# Re-upholstering my regal



## cashmoneyspeed (Jun 21, 2005)

Well, i had the stock grey leather pillow tops, but the rear seat bottom is tore up as well as the drivers seat, so i decided to take some extra seats i had and tear them at the seams to use as patterns to make my own seat covers. I'm staying with the stock look and hopefully i'll keep the pillow tops. I'm using white & black vinyl(for the piping), and extra foam for the seat bottom. Sewing everything myself on a machine(including the plastic piping so i can color match my door panels). I've done door panels, sunvisors, shift boots, and stuff like that before but never a project this big. Will post up more pics as it progresses, but so far everything lines up perfect :biggrin: 

(all i got so far is the rear seat bottom almost complete, just need to sew the front panel on and the stock piping to the bottom edge and then hog ring it to the seat frame)


----------



## childforsaken (Sep 17, 2003)

keep us posted homey


----------



## hotstuff5964 (Dec 9, 2004)

attack that mutha homie


----------



## cashmoneyspeed (Jun 21, 2005)

Aight, well that front face piece was a pain in the ass to get all lined up and tight. Added 1/2" thick foam to the top and frnt of the seat for a tighter look. Not sure if i'm going to use the 4 buttons(2 on each side) like it is on the stock seat, i may just leave it flat and plain. I'll post a pic of the bottom seat completed tomorrow. Then on to the seat back.


----------



## FlipFlopBox (Jun 4, 2003)

ttt


----------



## cashmoneyspeed (Jun 21, 2005)

Got delayed, will have pics of the rear seat bottom and upper door panels up tomorrow homies.


----------



## childforsaken (Sep 17, 2003)

> _Originally posted by cashmoneyspeed_@Nov 7 2005, 03:18 AM~4153424
> *Got delayed, will have pics of the rear seat bottom and upper door panels up tomorrow homies.
> *



lets see those pics and ttt


----------



## cashmoneyspeed (Jun 21, 2005)

Aight, well i'll definately have some pics up tomorrow. Not sure if i'm going to do the rear pillow top part of the seat and the front seats yet though since sewing really isn't my thing. I'll probably just do a smooth basic rear seat cover first and then decide on the fronts.


----------



## JRO (May 13, 2004)

This makes me want to do mine. :biggrin:


----------



## cashmoneyspeed (Jun 21, 2005)

Here's the bottom portion of the back seat i just recovered next to the stock grey leather one that looked like the previous owner may have had a cigar burning on the seat and then put it out with a cup of coffee :uh: (really nasty shit).


----------



## EL TARASCO (Feb 28, 2004)

lookin good bro :thumbsup: :thumbsup:


----------



## cashmoneyspeed (Jun 21, 2005)




----------



## cashmoneyspeed (Jun 21, 2005)




----------



## EL TARASCO (Feb 28, 2004)

:thumbsup: :thumbsup: :thumbsup:


----------



## cashmoneyspeed (Jun 21, 2005)

Thanks homie. Sewing really isn't my thing but i think it came out pretty damm good, and the only parts that didn't come out the way i wanted won't be visible when its in the car anyways.
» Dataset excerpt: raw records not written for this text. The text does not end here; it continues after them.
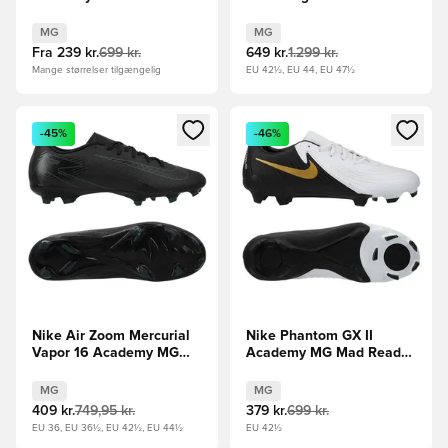
Voltage - Sølv/Sort/Neon
Blaze - Hvid/Sort/Grøn
MG
MG
Fra
239 kr.
699 kr.
649 kr.
1.299 kr.
Mange størrelser tilgængelig
EU 42½, EU 44, EU 47½
Åbner en Modal til at logge ind eller tilmelde dig som medle
Åbner en Modal til at logge i
-45%
-46%
Nike Air Zoom Mercurial
Nike Phantom GX II
Vapor 16 Academy MG
Academy MG Mad Ready -
Shadow - Sort/Grøn
Hvid/Sort/Guld
MG
MG
409 kr.
749,95 kr.
379 kr.
699 kr.
EU 36, EU 36½, EU 42½, EU 44½
EU 42½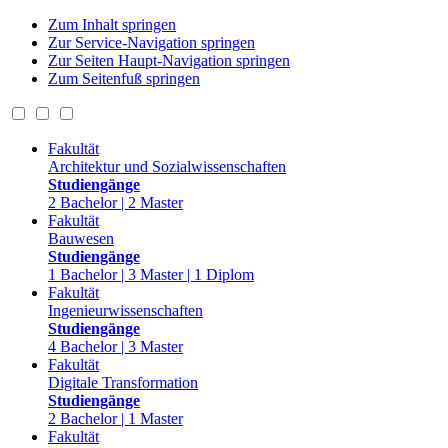
Zum Inhalt springen
Zur Service-Navigation springen
Zur Seiten Haupt-Navigation springen
Zum Seitenfuß springen
Fakultät
Architektur und Sozialwissenschaften
Studiengänge
2 Bachelor | 2 Master
Fakultät
Bauwesen
Studiengänge
1 Bachelor | 3 Master | 1 Diplom
Fakultät
Ingenieurwissenschaften
Studiengänge
4 Bachelor | 3 Master
Fakultät
Digitale Transformation
Studiengänge
2 Bachelor | 1 Master
Fakultät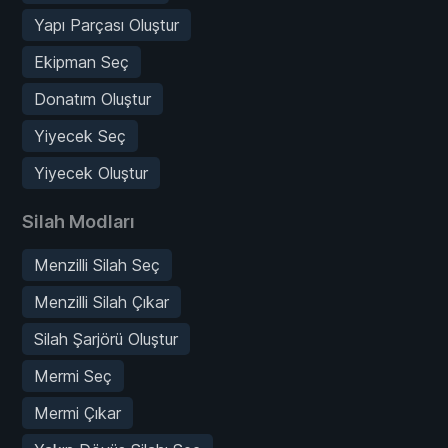
Yapı Parçası Oluştur
Ekipman Seç
Donatım Oluştur
Yiyecek Seç
Yiyecek Oluştur
Silah Modları
Menzilli Silah Seç
Menzilli Silah Çıkar
Silah Şarjörü Oluştur
Mermi Seç
Mermi Çıkar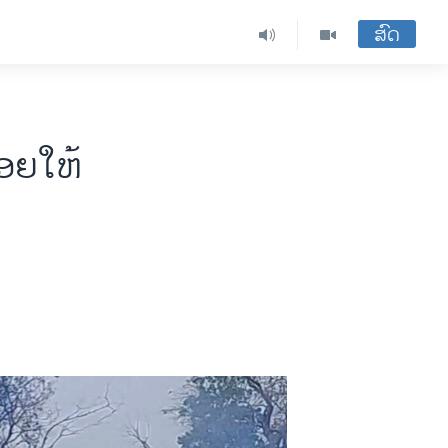
ສົດ
່ອຍໃຫ້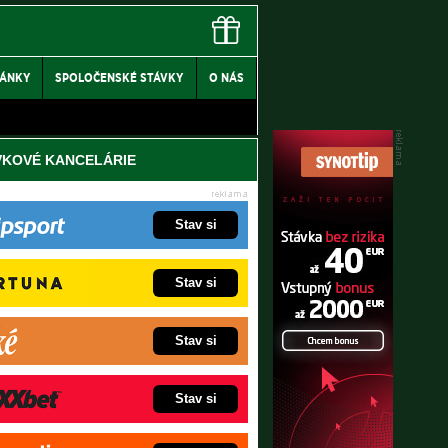
LÁNKY
SPOLOČENSKÉ STÁVKY
O NÁS
VKOVÉ KANCELÁRIE
Stav si
Stav si
Stav si
Stav si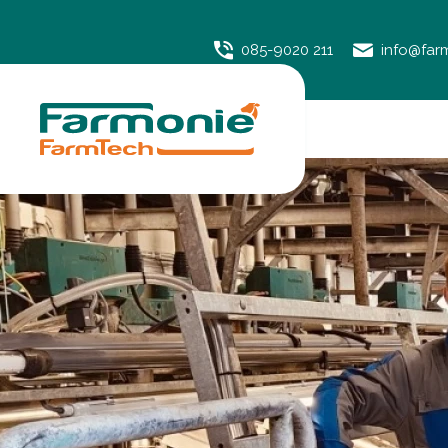
085-9020 211
info@far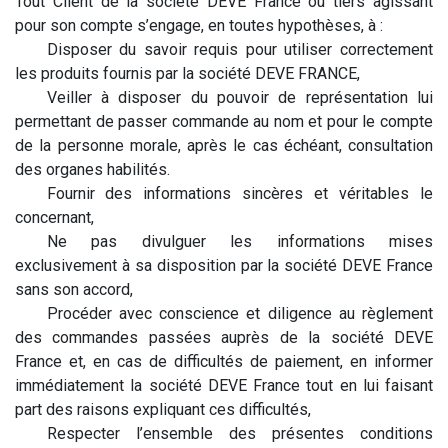
Tout Client de la société DEVE France ou tiers agissant
pour son compte s’engage, en toutes hypothèses, à :
​Disposer du savoir requis pour utiliser correctement
les produits fournis par la société DEVE FRANCE,
​Veiller à disposer du pouvoir de représentation lui
permettant de passer commande au nom et pour le compte
de la personne morale, après le cas échéant, consultation
des organes habilités.
​Fournir des informations sincères et véritables le
concernant,
​Ne pas divulguer les informations mises
exclusivement à sa disposition par la société DEVE France
sans son accord,
​Procéder avec conscience et diligence au règlement
des commandes passées auprès de la société DEVE
France et, en cas de difficultés de paiement, en informer
immédiatement la société DEVE France tout en lui faisant
part des raisons expliquant ces difficultés,
​Respecter l’ensemble des présentes conditions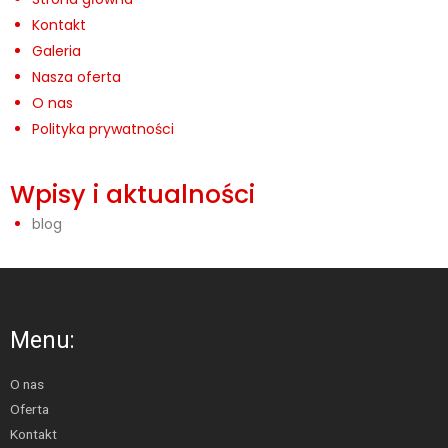
Kontakt
Galeria
Nasza oferta
O nas
Polityka prywatności
Wpisy i aktualności
blog
Menu:
O nas
Oferta
Kontakt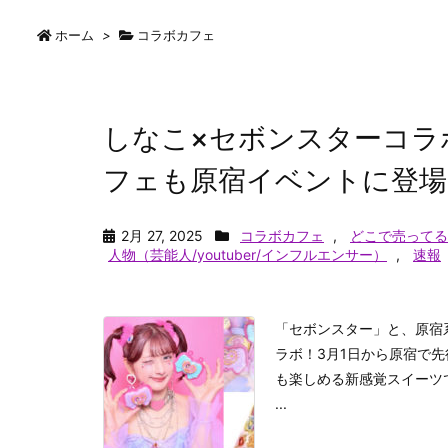
ホーム
>
コラボカフェ
しなこ×セボンスターコラ
フェも原宿イベントに登場
2月 27, 2025
コラボカフェ
,
どこで売ってる
人物（芸能人/youtuber/インフルエンサー）
,
速報
「セボンスター」と、原宿
ラボ！​3月1日から原宿
も楽しめる新感覚スイーツ
...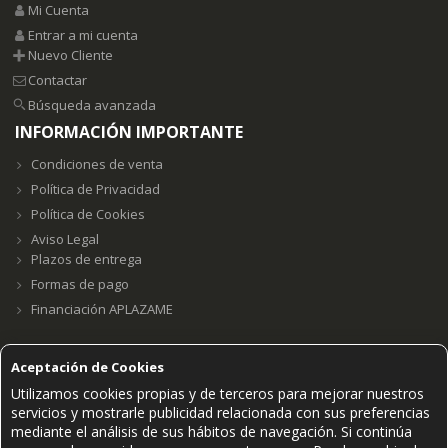
Mi Cuenta
Entrar a mi cuenta
Nuevo Cliente
Contactar
Búsqueda avanzada
INFORMACIÓN IMPORTANTE
Condiciones de venta
Política de Privacidad
Política de Cookies
Aviso Legal
Plazos de entrega
Formas de pago
Financiación APLAZAME
Aceptación de Cookies
Utilizamos cookies propias y de terceros para mejorar nuestros
Grupo E23W Distribuciones, S.L. B98123102 ©2021.
servicios y mostrarle publicidad relacionada con sus preferencias
PAGOS SEGUROS ACEPTADOS
mediante el análisis de sus hábitos de navegación. Si continúa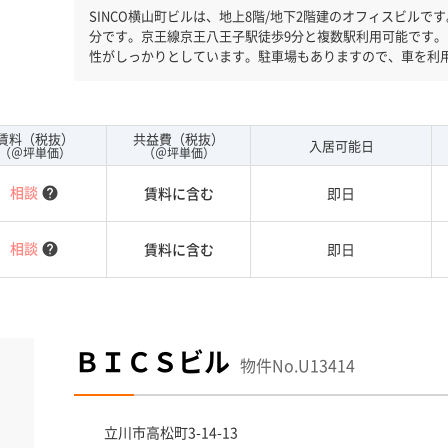
SINCO横山町ビルは、地上8階/地下2階建のオフィスビルです。 竣工1994年、ＪＲ中央線八王子駅徒
分です。京王線京王八王子駅徒歩9分と複数駅利用可能です。
性がしっかりとしています。駐車場もありますので、車を利
ロア１００坪以上ある大型ビルです。ＥＶが複数基あります
りません。
賃料（税抜）
共益費（税抜）
入居可能日
（＠坪単価）
（＠坪単価）
相談
賃料に含む
即日
help
相談
賃料に含む
即日
help
ＢＩＣＳビル
物件No.U13414
立川市
高松町3-14-13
I made some buttons with the same material i used for the piping/cord. Think i should put 2 in each side or just leave it alone for a smoother look?


----------



## cashmoneyspeed (Jun 21, 2005)

Edit: pics of the back aren't coming out for some reason


----------



## cashmoneyspeed (Jun 21, 2005)

should have those and pics of the door panels up tomorrow


----------



## BIGBODYDelta68 (Oct 27, 2005)

It looks good but I think you should put the buttons it will put some character in the blank spots. keep up the good work homeboy


----------



## cashmoneyspeed (Jun 21, 2005)

Yeah, i just didn't want the material to bunch up, more of a smooth look. I probably won't have any buttons on the rear seatback either that i'm currently redoing.


----------



## cashmoneyspeed (Jun 21, 2005)

Still working on the seats but i've got the top of the door panels, the rear side panels, and the insert on the center console done in black vinyl.


----------



## staniewski (Jan 23, 2006)

:0 good job man


----------



## PsychosDreams218 (Dec 5, 2004)

Nice


----------



## boombox (Jan 30, 2006)

do you have a step by step for doing dat


----------



## cashmoneyspeed (Jun 21, 2005)

> _Originally posted by boombox_@Feb 1 2006, 07:42 PM~4753862
> *do you have a step by step for doing dat
> *


Yeah, take your old material off(remove the hog rings). then use a seam ripper along the seams of the old seat covers, lay those out against your new material and trace them along with where the old seam was. Then cut your new pieces and start sewing your piping to it, and just continue...kind of like "installation is the reverse of removal". It'll take a lot of time if your not familiar with a sewing machine. also make sure to get the correct needles for the machine and upholstery thread, and re-use the burlap piece from the old covers that most likely is the piece that the hog rings were clamped on to hold the covers tight.


----------



## BIGSPOOK (Jun 20, 2004)

shit looks good homie


----------



## cashmoneyspeed (Jun 21, 2005)

> _Originally posted by BIGSPOOK_@Feb 9 2006, 12:01 AM~4808085
> *shit looks good homie
> *


Thanks, now all i need is to get the pillow tops done :uh: :uh: (which looks like a lot of work to get everything lined up).


----------



## civicterror (Jul 9, 2003)

Nice.

We are busy ourselves doing the upholstery and i can tell you it's a pain in the butt :biggrin:


----------



## cashmoneyspeed (Jun 21, 2005)

Blacked out rear side windows with carpet that matches rear deck(due to the roadster top) and black vinyl inserts for the rear seat side panels, and the four 6" by 9's in rear deck


----------



## cashmoneyspeed (Jun 21, 2005)

Some matching black in the center console and upper door panels


----------



## cashmoneyspeed (Jun 21, 2005)

New front seats coming soon.


----------